Hello, and welcome to Lechem Panim. We are glad you are with us today as we continue to take a look at Acts chapter 3 together.
Becoming Like Your Rabbi-- Now over the last couple of weeks we have been talking about what it meant to be a disciple of a rabbi in the 1st century world of Jesus. Being a disciple meant so much more than just studying so that you could know what your rabbi knew. No, it was about becoming what your rabbi is. You wanted (in every area of your life) to be just like your rabbi. Well, Rabbi Jesus has gone into heaven; and His disciples are left behind to follow in His footsteps; to image Him; to be miniature copies of Him in the world so that the world might look to them but (in doing so) to experience Him. And that is what we see here in the opening chapters of the book of Acts; people are looking to Peter and John, but are discovering Christ. They are seeing in Peter and John the same authority over sickness that Jesus Himself had demonstrated while on earth. And this was experienced first right here at the temple gate called “Beautiful” in the healing of this lame beggar here. This man had been lame since birth and had been laid there by someone else in order to beg. And that in itself is a picture of prevenient grace. The man had been carried to the very place where he could meet the presence of Jesus. And the same is true of us. At my church (Renton Park Chapel) we have been talking about the reality of the fact that very rarely does anybody come to faith in Christ on their own. There is almost always somebody else involved; somebody who is pointing us to (or even carrying us into) the presence of Jesus.

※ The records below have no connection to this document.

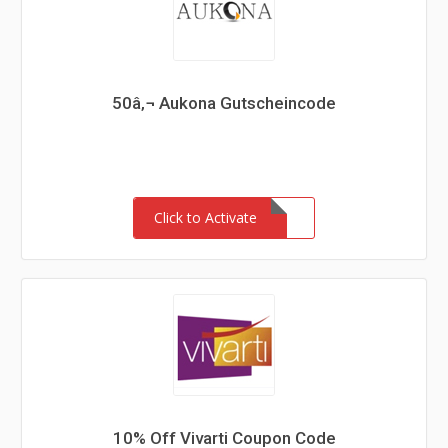
50â‚¬ Aukona Gutscheincode
Click to Activate
10% Off Vivarti Coupon Code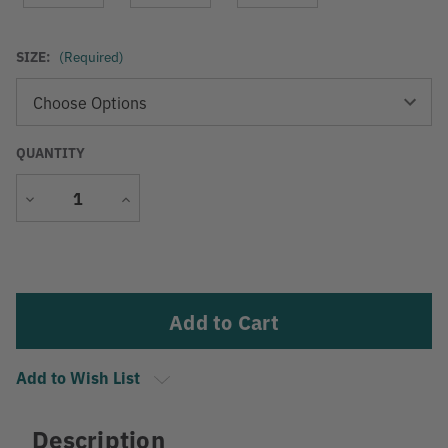
SIZE:
(Required)
QUANTITY
Decrease
Increase
Quantity
Quantity
Current
Stock:
Add to Wish List
Description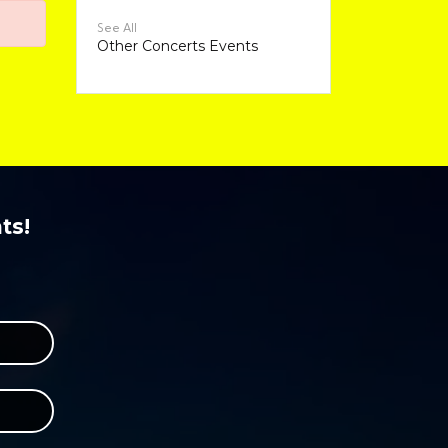
See All
Other Concerts Events
ts!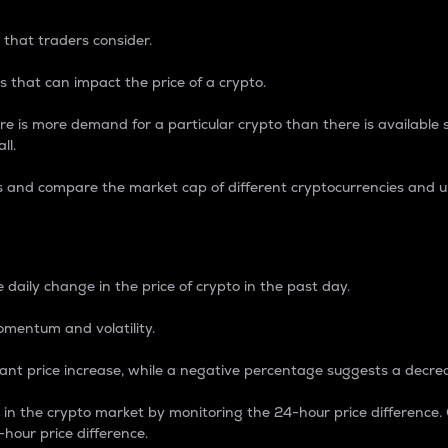
 that traders consider.
 that can impact the price of a crypto.
re is more demand for a particular crypto than there is available su
ll.
s and compare the market cap of different cryptocurrencies and 
nce Percentage
 daily change in the price of crypto in the past day.
omentum and volatility.
icant price increase, while a negative percentage suggests a decre
on in the crypto market by monitoring the 24-hour price difference
-hour price difference.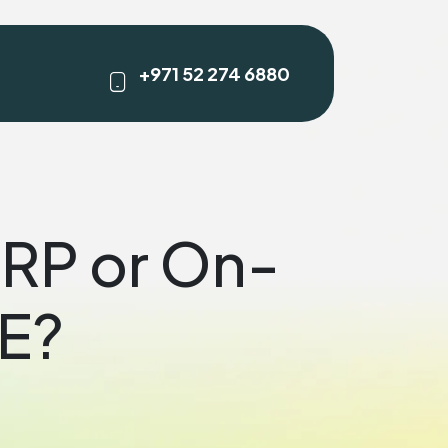
+971 52 274 6880
ERP or On-
AE?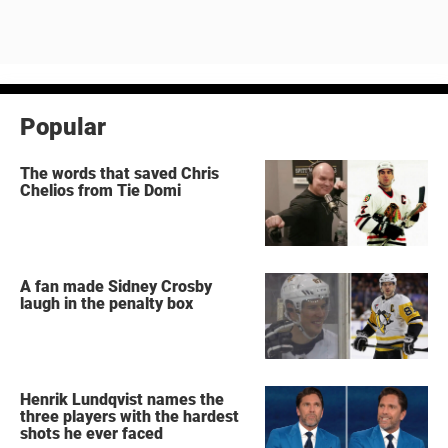
Popular
The words that saved Chris
Chelios from Tie Domi
A fan made Sidney Crosby
laugh in the penalty box
Henrik Lundqvist names the
three players with the hardest
shots he ever faced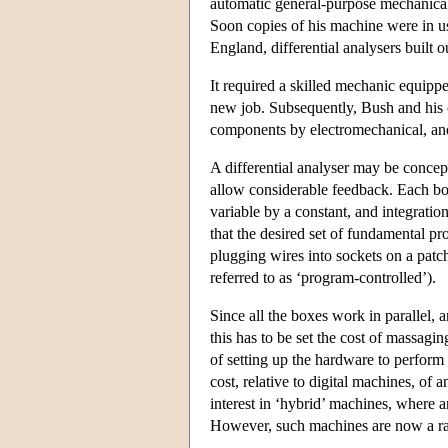
automatic general-purpose mechanical
Soon copies of his machine were in u
England, differential analysers built 
It required a skilled mechanic equipp
new job. Subsequently, Bush and his 
components by electromechanical, and 
A differential analyser may be concept
allow considerable feedback. Each box
variable by a constant, and integratio
that the desired set of fundamental pr
plugging wires into sockets on a pat
referred to as ‘program-controlled’).
Since all the boxes work in parallel, a
this has to be set the cost of massag
of setting up the hardware to perform
cost, relative to digital machines, of
interest in ‘hybrid’ machines, where a
However, such machines are now a rar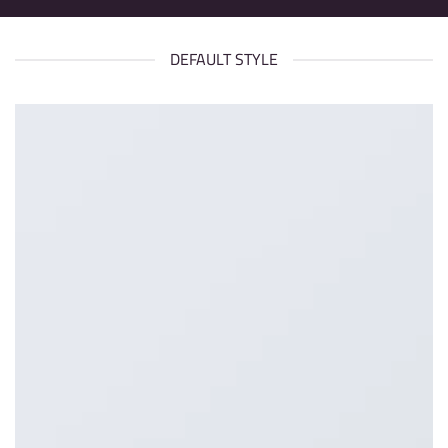
DEFAULT STYLE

Calling the Disciples-- And the same was true even at the beginning of the ministry of Jesus. You know, we often have this idea that Jesus was the one to find His first disciples and initiate that first point of contact. But that isn’t true. [According to the gospel of John, only one of the first five disciples was reached directly by Christ. That was Philip. Jesus said to him, “Follow me” (John 1:43). The other four were reached by someone else’s witness to Christ. Andrew and an unnamed disciple, perhaps John, came as the result of John the Baptist’s witness. Simon came because of his brother Andrew, and Nathanael came because of his friend Philip.] Now that has huge implications for how we think about how Jesus calls men and women to Himself. He doesn’t always call them directly, but does so through the ministry of another person. There is always somebody in the background (like whoever it was that brought this lame beggar to the temple gate; perhaps who did so faithfully for some time) who is helping us to come to Jesus. And that is what we see here. Now this lame beggar came this day only to beg; to have his financial needs met. And that is often when we come to Jesus; when there is a need. But what is amazing is that the healing that Peter and John provide for this beggar in the name of Jesus goes so much further than anything he could have ever hoped for or even prayed for himself. His legs were restored, yes. But even more importantly, he experienced a restoration of his heart as well, as he came to faith in Jesus Christ. His healing was a complete and total restoration.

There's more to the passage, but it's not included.